*** Given records

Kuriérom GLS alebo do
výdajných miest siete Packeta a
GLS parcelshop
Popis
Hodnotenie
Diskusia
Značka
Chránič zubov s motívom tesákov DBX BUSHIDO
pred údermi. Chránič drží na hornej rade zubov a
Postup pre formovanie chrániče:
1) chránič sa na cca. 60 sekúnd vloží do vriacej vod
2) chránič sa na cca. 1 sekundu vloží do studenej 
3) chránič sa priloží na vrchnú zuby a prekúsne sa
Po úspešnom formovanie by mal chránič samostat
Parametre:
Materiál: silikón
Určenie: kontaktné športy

******
*** Given records

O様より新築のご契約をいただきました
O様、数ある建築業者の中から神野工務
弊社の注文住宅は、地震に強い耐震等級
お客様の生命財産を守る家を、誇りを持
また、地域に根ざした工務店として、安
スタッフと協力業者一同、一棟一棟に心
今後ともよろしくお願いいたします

******
*** Given records

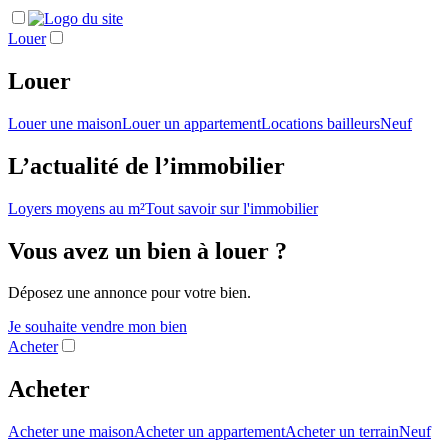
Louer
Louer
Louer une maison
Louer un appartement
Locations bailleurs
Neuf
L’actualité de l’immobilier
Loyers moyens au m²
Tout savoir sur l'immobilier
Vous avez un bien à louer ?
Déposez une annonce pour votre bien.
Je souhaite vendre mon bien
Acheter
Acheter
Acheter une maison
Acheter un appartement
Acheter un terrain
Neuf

******

Assigned task
Take the lines above from the one containing "Kuriérom GLS alebo do" down to the one containing "Určenie: kontaktné športy", and transcribe them exactly, both ends included.

Response to this exercise
Kuriérom GLS alebo do
výdajných miest siete Packeta a
GLS parcelshop
Popis
Hodnotenie
Diskusia
Značka
Chránič zubov s motívom tesákov DBX BUSHIDO
pred údermi. Chránič drží na hornej rade zubov a
Postup pre formovanie chrániče:
1) chránič sa na cca. 60 sekúnd vloží do vriacej vod
2) chránič sa na cca. 1 sekundu vloží do studenej 
3) chránič sa priloží na vrchnú zuby a prekúsne sa
Po úspešnom formovanie by mal chránič samostat
Parametre:
Materiál: silikón
Určenie: kontaktné športy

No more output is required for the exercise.